*** Stored data

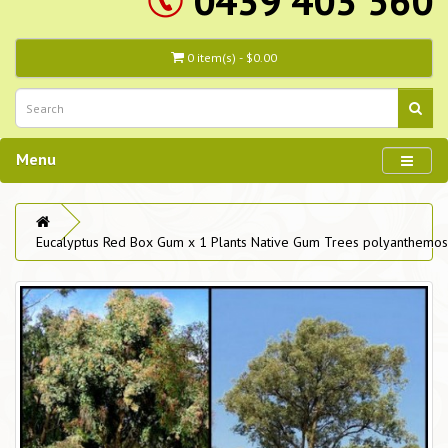
0439 403 560
0 item(s) - $0.00
Menu
Eucalyptus Red Box Gum x 1 Plants Native Gum Trees polyanthemos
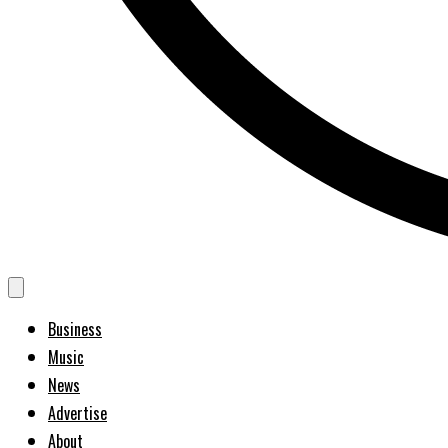
Business
Music
News
Advertise
About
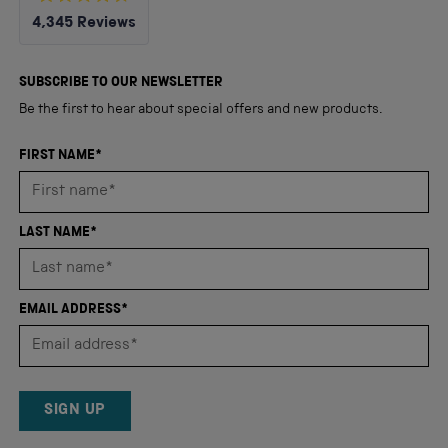
Rated
4,345
Reviews
4.8
out
4,345
of
5
verified
SUBSCRIBE TO OUR NEWSLETTER
stars
reviews
Be the first to hear about special offers and new products.
with
an
FIRST NAME*
average
of
4.8
LAST NAME*
stars
out
of
EMAIL ADDRESS*
5
by
Okendo
Reviews
SIGN UP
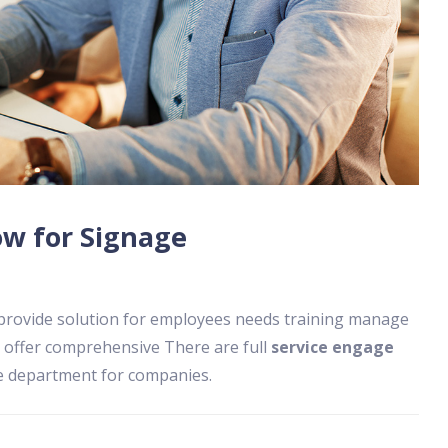
w for Signage
 provide solution for employees needs training manage
 offer comprehensive There are full
service engage
ee department for companies.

******

What you will do — Exactly as they appear, print the lines from the one holding "provide solution for" through the final line of the entries, and no others.

Answer box —
 provide solution for employees needs training manage
 offer comprehensive There are full
service engage
ee department for companies.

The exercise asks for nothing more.